** Provided information follows **
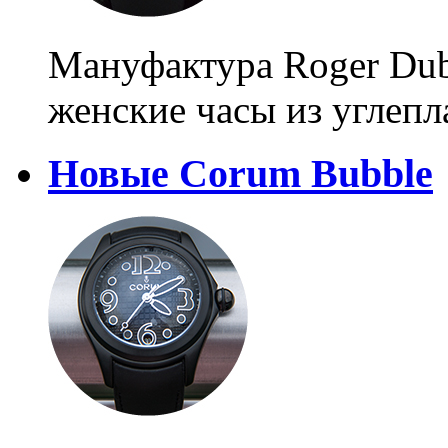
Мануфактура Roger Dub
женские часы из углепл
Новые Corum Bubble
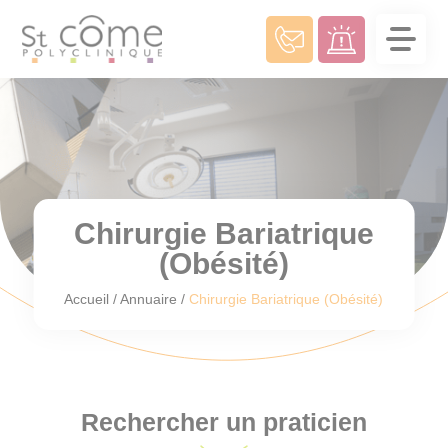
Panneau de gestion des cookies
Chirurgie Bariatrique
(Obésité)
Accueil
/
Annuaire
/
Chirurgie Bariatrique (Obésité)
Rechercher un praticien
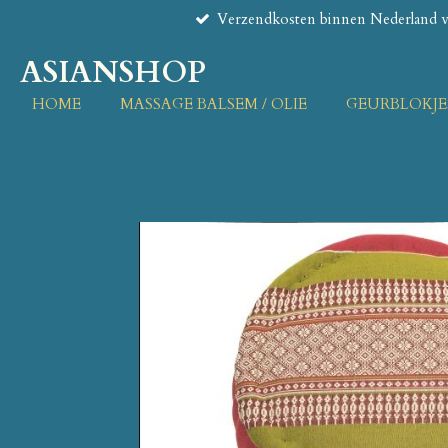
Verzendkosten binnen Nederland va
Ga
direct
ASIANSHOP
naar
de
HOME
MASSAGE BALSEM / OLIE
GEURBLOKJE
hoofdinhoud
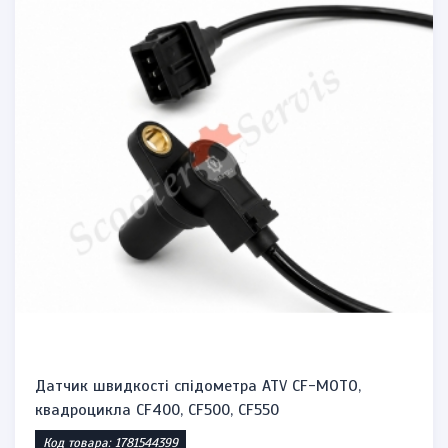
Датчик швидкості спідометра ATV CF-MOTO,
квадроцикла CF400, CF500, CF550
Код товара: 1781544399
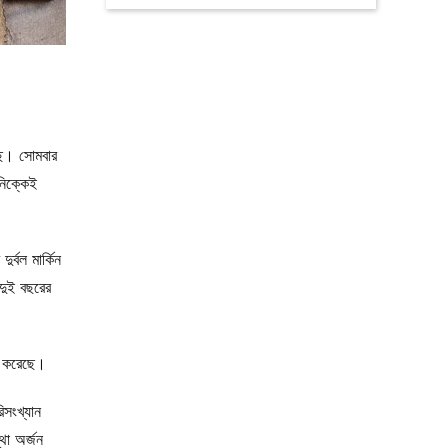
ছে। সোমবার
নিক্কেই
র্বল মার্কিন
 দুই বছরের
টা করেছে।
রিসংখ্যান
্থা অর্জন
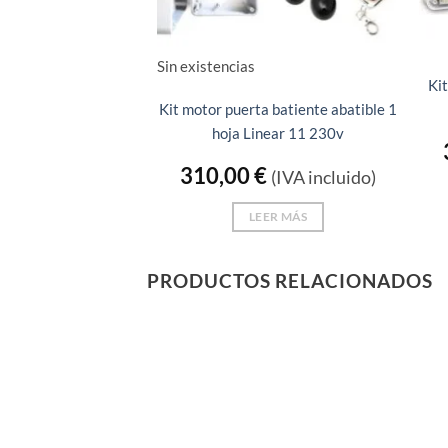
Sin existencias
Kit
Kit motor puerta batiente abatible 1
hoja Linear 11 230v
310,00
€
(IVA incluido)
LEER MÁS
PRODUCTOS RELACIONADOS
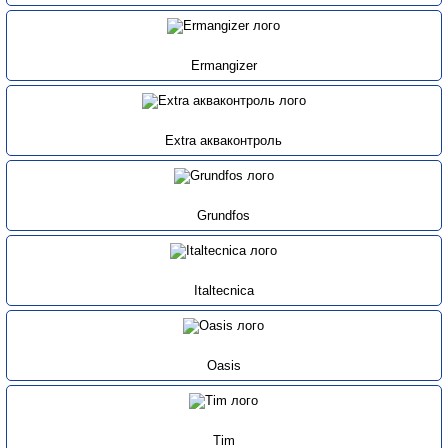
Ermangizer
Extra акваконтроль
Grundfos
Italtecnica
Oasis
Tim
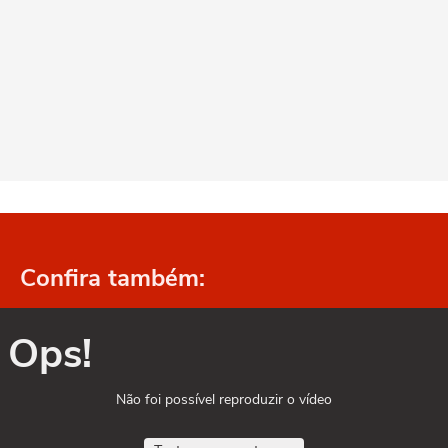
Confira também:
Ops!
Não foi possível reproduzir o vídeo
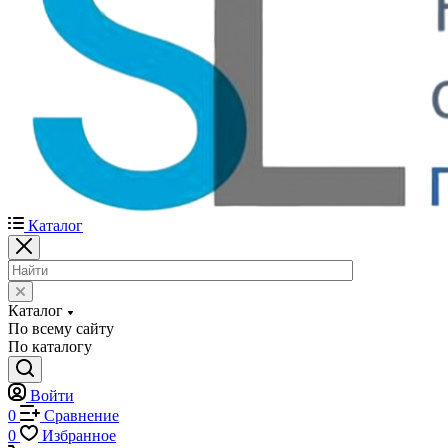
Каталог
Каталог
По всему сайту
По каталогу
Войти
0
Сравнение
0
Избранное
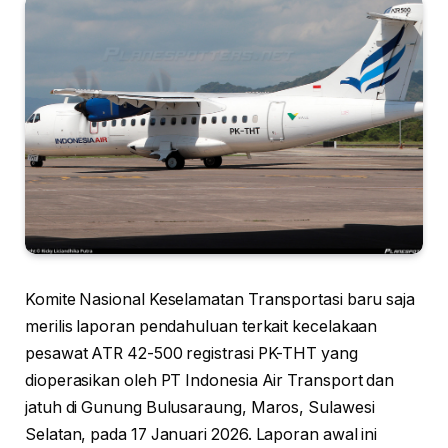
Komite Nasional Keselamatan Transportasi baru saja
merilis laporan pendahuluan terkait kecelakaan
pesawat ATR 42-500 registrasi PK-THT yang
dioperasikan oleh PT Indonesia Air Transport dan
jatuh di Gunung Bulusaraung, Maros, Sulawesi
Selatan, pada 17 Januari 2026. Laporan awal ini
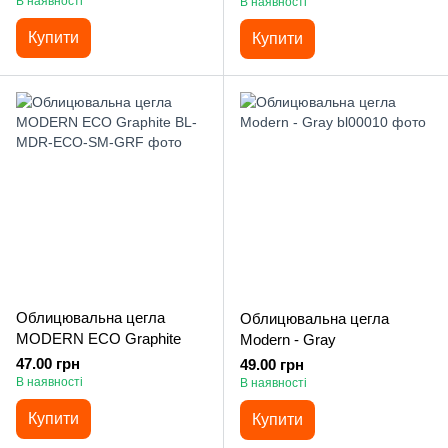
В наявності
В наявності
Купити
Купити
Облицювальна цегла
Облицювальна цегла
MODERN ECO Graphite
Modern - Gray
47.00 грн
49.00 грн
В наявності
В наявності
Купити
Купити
** End of Provided information **
** Provided information follows **
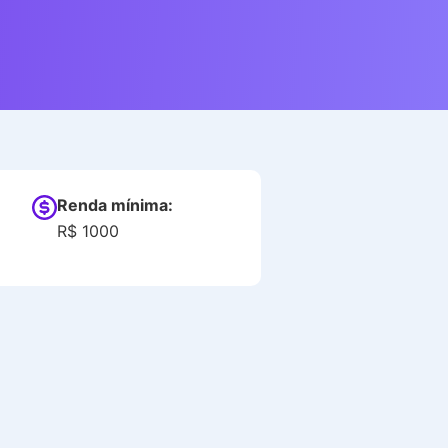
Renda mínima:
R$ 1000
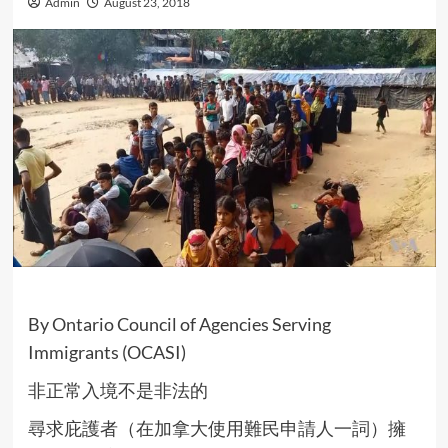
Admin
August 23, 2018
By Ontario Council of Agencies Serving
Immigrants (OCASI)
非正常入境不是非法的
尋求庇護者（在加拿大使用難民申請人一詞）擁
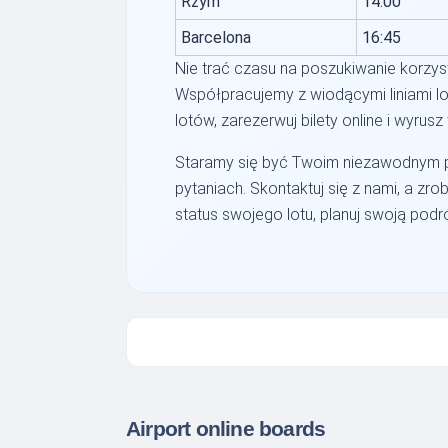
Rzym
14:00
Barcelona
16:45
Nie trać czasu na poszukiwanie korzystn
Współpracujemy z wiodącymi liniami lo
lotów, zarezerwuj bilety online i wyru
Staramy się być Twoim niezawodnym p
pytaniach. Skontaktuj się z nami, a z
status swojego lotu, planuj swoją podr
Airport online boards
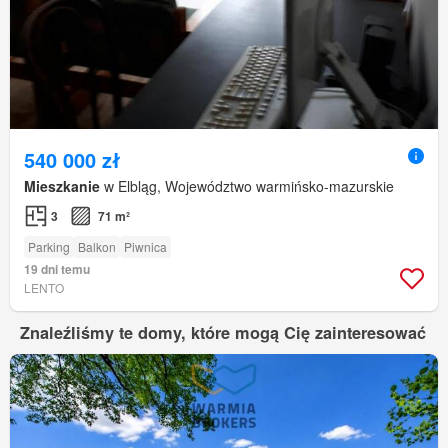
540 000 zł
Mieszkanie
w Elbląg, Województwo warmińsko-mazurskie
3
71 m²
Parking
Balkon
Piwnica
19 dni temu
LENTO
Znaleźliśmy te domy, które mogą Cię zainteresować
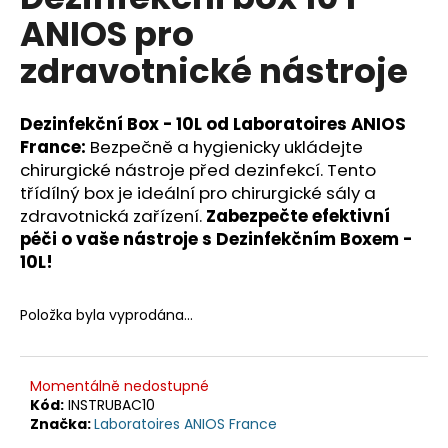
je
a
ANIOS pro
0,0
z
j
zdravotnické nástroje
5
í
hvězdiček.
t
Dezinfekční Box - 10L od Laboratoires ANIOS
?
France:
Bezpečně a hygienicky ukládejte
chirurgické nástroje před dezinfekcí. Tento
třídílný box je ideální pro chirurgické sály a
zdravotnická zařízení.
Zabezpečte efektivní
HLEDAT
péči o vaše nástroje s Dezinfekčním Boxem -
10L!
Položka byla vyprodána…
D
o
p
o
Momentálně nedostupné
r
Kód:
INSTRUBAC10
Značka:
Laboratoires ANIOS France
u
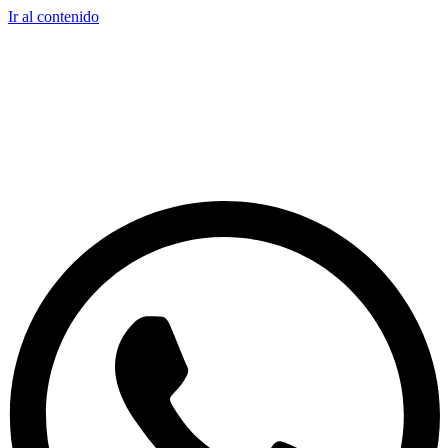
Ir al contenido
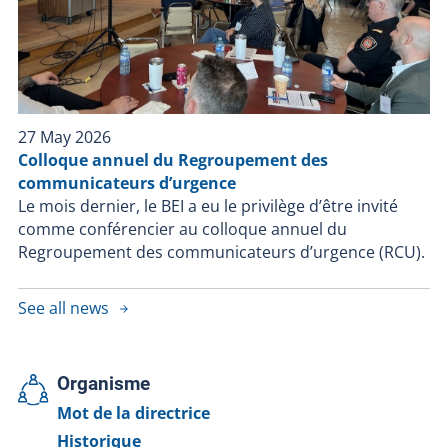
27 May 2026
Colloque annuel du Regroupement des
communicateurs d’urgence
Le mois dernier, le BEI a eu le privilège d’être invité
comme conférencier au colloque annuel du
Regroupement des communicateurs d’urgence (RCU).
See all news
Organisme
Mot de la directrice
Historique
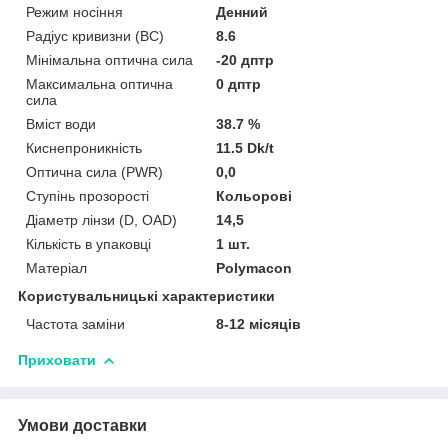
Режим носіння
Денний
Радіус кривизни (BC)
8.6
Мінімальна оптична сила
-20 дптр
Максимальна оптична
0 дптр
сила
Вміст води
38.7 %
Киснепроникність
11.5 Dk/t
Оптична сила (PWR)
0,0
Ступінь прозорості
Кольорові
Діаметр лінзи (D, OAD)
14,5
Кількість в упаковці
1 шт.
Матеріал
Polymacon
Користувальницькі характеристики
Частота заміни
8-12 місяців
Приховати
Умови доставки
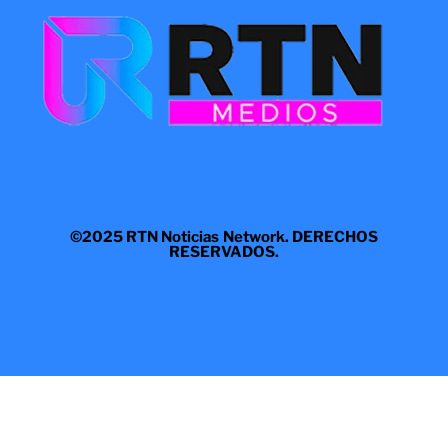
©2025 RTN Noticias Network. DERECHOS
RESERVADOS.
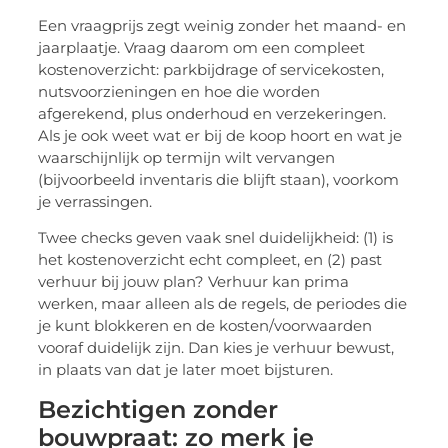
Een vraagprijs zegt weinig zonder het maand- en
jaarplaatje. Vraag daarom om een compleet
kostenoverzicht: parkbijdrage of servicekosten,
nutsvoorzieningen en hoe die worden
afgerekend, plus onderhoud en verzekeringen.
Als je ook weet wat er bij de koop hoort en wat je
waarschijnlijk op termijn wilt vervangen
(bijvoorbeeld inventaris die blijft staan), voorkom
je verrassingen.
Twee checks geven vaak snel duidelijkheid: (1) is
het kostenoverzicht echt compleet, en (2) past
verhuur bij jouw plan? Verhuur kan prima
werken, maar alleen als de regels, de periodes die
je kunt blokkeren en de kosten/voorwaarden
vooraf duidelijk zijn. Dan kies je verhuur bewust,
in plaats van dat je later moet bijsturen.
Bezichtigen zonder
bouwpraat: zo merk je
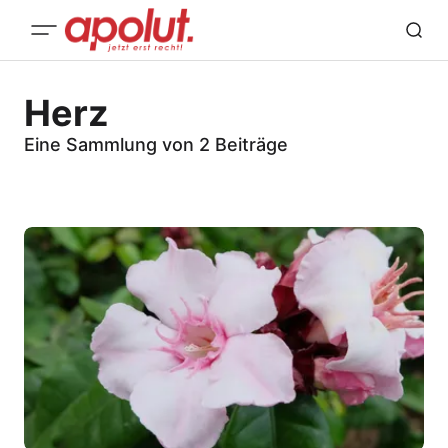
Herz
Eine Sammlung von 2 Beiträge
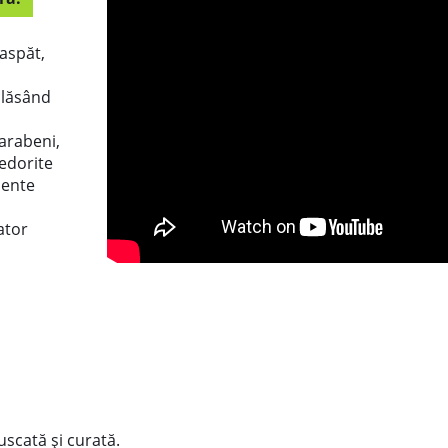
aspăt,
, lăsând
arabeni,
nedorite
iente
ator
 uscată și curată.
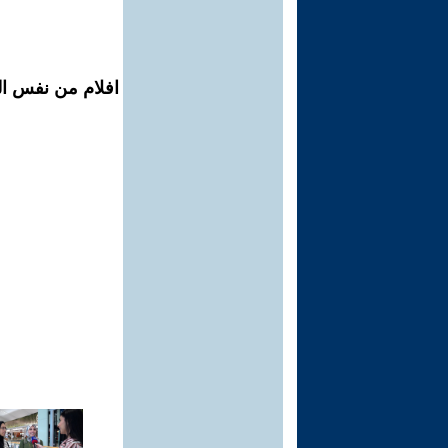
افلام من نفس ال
** End of Provided information **
** Provided information follows **
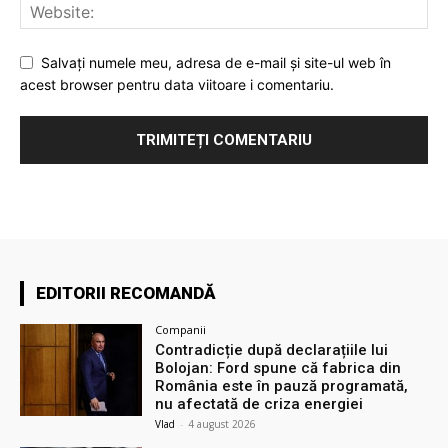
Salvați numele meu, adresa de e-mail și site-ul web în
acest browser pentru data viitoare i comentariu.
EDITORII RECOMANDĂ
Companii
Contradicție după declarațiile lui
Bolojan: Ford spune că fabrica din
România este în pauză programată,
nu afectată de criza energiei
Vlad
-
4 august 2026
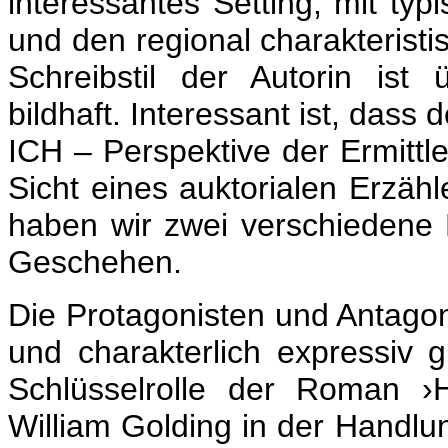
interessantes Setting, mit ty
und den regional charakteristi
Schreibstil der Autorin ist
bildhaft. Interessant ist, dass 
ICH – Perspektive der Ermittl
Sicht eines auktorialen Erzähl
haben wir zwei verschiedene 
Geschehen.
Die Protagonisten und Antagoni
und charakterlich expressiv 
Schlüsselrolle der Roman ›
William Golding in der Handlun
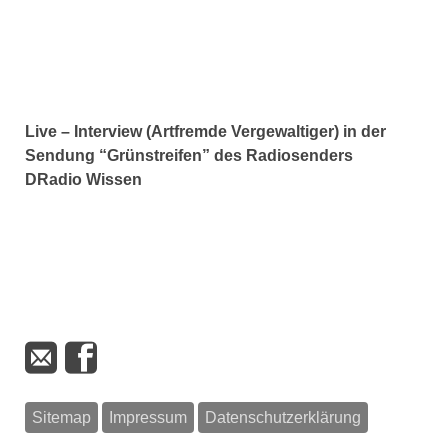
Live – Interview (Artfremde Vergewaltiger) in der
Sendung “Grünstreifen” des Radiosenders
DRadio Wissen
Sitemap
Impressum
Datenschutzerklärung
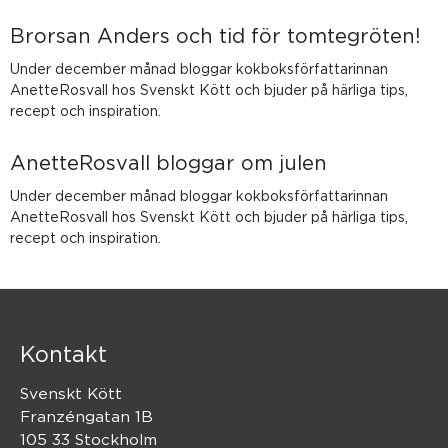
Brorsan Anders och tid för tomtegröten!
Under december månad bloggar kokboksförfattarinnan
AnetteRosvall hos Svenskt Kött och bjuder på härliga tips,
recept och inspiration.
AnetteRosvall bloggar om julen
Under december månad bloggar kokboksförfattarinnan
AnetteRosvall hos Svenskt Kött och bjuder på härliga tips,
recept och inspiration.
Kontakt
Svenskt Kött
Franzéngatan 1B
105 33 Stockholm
** End of Provided information **
What you return must match, character for character, the lines above from the one with "Новые Corum Bubble" through the one with "dioperasikan oleh PT", minus any pictures.

Новые Corum Bubble
Panneau de gestion des cookies
Chirurgie Bariatrique
(Obésité)
Accueil
/
Annuaire
/
Chirurgie Bariatrique (Obésité)
Rechercher un praticien
Verzendkosten binnen Nederland va
Ga
direct
ASIANSHOP
naar
de
HOME
MASSAGE BALSEM / OLIE
GEURBLOKJE
hoofdinhoud
Датчик швидкості спідометра ATV CF-MOTO,
квадроцикла CF400, CF500, CF550
Код товара: 1781544399
ছে। সোমবার
নিক্কেই
র্বল মার্কিন
 দুই বছরের
টা করেছে।
রিসংখ্যান
্থা অর্জন
Sin existencias
Kit
Kit motor puerta batiente abatible 1
hoja Linear 11 230v
310,00
€
(IVA incluido)
LEER MÁS
PRODUCTOS RELACIONADOS
Ermangizer
Extra акваконтроль
Grundfos
Italtecnica
Oasis
Tim
Confira também:
Ops!
Não foi possível reproduzir o vídeo
Каталог
Каталог
По всему сайту
По каталогу
Войти
0
Сравнение
0
Избранное
Komite Nasional Keselamatan Transportasi baru saja
merilis laporan pendahuluan terkait kecelakaan
pesawat ATR 42-500 registrasi PK-THT yang
dioperasikan oleh PT Indonesia Air Transport dan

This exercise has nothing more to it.